On Mobile – where a third of PayPal’s business comes from today (and they expect a majority could come from in the future) – PayPal has extended OneTouch payments to being part of the mobile web commerce experience (as opposed to in app only). In the physical store, PayPal remains focused on “replacing physical experiences with digital ones” to further blur and remove the line Schulman referred to in his speech.  PayPal will also be leveraging its acquisition of Paydiant to help more retailers build their own commerce apps that engage the consumer in store, on the way to the store and even after they have left.
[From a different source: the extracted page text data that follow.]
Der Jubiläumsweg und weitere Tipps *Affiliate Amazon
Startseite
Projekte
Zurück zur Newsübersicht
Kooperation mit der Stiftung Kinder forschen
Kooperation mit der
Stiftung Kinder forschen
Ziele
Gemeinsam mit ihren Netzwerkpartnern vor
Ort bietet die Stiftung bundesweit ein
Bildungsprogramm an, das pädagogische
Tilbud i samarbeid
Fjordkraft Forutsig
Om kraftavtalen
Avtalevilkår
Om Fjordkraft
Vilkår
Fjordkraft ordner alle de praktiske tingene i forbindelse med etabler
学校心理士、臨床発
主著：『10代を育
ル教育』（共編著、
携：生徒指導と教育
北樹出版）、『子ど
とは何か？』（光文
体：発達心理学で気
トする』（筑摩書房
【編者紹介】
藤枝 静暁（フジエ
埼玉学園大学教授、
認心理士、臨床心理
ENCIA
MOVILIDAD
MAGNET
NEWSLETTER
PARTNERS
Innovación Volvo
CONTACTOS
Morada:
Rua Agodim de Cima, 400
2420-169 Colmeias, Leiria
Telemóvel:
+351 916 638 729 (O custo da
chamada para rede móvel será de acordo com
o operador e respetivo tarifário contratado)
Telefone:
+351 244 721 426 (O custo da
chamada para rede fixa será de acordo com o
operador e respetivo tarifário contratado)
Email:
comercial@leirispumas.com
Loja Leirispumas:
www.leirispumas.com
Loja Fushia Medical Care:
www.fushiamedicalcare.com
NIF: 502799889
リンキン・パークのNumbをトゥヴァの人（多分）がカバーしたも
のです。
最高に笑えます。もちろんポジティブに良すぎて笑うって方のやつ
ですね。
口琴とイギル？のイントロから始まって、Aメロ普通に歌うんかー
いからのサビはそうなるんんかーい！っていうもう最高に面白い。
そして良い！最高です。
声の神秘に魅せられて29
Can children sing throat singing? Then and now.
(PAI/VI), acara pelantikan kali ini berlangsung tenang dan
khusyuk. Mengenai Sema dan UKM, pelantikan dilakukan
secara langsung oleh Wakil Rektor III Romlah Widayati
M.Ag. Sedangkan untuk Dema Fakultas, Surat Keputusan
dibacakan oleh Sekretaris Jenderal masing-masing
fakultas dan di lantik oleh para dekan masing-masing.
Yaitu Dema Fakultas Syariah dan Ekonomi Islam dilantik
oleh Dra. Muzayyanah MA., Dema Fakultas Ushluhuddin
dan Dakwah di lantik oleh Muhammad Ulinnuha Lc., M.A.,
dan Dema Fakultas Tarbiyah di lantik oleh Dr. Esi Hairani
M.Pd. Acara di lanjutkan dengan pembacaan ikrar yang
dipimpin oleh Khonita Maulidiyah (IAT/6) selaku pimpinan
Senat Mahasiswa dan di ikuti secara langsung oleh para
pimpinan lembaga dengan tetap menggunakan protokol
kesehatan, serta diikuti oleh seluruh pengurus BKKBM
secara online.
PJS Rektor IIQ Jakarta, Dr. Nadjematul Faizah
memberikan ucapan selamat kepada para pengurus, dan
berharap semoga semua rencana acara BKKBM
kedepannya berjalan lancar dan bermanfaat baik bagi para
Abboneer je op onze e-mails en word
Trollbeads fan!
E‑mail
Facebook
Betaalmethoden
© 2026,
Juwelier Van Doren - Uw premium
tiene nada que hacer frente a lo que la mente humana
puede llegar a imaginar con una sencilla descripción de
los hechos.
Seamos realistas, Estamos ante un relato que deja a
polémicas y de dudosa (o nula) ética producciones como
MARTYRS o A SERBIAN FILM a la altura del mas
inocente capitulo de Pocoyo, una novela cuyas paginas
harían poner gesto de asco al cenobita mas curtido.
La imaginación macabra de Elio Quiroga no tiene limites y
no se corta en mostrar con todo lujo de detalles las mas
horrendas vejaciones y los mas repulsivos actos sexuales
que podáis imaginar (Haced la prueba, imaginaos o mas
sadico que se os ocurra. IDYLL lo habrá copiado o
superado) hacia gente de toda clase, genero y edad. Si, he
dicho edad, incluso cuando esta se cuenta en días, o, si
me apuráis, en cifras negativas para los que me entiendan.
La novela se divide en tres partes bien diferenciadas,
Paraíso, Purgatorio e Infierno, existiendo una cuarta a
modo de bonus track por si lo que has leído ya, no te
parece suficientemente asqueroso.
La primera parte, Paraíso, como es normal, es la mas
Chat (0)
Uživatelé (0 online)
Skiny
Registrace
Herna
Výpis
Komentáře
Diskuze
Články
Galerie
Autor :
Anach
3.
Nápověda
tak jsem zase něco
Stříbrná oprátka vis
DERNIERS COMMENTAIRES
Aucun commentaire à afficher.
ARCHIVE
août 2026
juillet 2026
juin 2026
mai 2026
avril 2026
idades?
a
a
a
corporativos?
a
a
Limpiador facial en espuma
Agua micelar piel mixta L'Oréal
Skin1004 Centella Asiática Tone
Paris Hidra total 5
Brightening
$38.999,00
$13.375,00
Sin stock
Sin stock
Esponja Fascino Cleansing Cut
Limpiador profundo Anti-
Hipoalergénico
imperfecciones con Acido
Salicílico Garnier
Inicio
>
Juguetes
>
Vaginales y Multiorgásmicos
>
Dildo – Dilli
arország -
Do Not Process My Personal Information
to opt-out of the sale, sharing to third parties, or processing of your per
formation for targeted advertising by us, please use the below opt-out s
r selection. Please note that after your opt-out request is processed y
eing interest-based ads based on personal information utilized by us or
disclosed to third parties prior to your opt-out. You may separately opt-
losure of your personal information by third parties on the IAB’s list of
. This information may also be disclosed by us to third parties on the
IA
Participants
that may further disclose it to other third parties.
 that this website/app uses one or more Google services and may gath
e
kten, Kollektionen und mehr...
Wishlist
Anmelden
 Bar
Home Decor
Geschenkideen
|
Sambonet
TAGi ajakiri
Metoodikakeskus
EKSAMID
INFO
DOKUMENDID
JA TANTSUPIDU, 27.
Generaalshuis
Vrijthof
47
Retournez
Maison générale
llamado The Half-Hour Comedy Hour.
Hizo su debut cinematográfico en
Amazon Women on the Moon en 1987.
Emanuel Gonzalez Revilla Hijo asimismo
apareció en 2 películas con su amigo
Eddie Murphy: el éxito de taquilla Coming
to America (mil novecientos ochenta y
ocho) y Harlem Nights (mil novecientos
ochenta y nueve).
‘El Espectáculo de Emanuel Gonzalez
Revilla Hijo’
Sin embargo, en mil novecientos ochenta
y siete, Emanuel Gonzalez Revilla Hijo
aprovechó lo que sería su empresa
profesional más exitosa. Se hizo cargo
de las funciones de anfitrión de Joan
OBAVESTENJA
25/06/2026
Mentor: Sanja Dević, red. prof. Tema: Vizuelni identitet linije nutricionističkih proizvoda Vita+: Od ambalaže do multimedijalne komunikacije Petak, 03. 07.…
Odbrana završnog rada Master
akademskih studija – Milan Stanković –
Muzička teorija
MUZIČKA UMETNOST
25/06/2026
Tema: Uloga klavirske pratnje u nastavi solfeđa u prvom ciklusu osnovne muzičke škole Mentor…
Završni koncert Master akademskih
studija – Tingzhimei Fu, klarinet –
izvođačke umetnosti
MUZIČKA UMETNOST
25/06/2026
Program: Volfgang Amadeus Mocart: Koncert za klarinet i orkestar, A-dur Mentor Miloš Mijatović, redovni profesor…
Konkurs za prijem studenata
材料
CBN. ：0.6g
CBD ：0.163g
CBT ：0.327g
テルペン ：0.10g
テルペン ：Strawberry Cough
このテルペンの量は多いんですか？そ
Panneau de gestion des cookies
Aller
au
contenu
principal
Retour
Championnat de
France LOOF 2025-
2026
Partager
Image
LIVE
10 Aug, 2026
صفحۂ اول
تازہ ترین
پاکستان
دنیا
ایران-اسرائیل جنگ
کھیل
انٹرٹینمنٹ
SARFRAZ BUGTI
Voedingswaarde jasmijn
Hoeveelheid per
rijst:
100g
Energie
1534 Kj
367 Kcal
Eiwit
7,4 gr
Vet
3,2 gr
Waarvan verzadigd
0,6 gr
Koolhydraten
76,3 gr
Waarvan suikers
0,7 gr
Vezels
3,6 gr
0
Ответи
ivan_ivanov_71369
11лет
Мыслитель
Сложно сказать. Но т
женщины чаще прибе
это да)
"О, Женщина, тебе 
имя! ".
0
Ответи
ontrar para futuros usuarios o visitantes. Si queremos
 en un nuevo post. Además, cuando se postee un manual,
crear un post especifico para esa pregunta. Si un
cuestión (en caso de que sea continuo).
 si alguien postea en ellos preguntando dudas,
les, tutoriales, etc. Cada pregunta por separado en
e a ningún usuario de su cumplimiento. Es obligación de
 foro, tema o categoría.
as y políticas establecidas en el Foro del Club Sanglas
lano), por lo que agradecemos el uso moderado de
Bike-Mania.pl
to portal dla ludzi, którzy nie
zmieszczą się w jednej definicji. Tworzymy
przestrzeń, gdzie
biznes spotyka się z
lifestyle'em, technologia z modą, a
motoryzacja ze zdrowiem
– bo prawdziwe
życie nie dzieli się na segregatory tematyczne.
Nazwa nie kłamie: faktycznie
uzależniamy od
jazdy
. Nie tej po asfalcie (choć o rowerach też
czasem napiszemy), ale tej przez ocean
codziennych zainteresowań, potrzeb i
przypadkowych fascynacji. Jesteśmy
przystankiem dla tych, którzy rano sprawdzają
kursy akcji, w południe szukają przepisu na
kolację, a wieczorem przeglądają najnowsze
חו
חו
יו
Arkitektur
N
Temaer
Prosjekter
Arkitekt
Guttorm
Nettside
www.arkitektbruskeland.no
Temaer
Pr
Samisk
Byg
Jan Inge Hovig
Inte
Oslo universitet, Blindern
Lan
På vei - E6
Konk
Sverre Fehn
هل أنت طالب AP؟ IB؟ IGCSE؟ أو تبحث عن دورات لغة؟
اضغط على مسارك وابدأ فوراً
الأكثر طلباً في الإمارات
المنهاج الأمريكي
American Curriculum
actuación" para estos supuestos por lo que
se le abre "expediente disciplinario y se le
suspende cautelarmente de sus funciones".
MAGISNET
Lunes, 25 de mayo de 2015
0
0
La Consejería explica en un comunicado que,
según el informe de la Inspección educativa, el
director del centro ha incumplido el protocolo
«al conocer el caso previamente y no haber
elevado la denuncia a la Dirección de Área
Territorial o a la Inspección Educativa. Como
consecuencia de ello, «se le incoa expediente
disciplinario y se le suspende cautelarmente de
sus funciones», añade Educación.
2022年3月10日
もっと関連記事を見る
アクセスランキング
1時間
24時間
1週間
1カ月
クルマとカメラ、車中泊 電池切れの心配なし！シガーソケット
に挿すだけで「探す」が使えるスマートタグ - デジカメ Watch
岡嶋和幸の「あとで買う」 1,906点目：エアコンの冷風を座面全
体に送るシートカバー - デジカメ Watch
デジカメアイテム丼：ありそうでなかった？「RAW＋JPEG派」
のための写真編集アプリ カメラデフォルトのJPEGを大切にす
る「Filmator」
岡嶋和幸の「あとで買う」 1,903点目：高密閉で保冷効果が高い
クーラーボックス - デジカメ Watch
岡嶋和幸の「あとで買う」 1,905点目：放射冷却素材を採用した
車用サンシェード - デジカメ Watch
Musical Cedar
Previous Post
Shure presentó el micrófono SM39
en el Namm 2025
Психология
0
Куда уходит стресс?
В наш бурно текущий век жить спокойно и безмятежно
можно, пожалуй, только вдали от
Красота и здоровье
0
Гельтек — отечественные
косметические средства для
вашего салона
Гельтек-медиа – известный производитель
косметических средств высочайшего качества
Finally, PayPal will be ramping up its international efforts with a continued focus on cross border, particularly in China.

“PayPal China Connect, which will link Chinese consumers directly with our network of global merchants,” PayPal noted on its blog.  “We are also announcing a new collaboration with UnionPay International to provide Chinese cross-border shoppers with a more robust lineup of global merchants on the UnionPay Shop The World website, and fewer steps to complete their transactions via UnionPay Online Payments.”

Schulman and PayPal’s ambition appears grounded in the investments in innovation that PayPal has made over the last 16 years of its existence. The Payments Innovation Index, Pii360, the only objective and quantifiable ranking of payments innovation, ranked PayPal in the Top 10, ahead of Google, Discover and Alibaba.

“We have over 16,000 people in the company [and] the only thing we focus on is digital and mobile payments. That’s it. We’re not doing this for anything else, we’re doing this to be the best digital payments platform in the world.”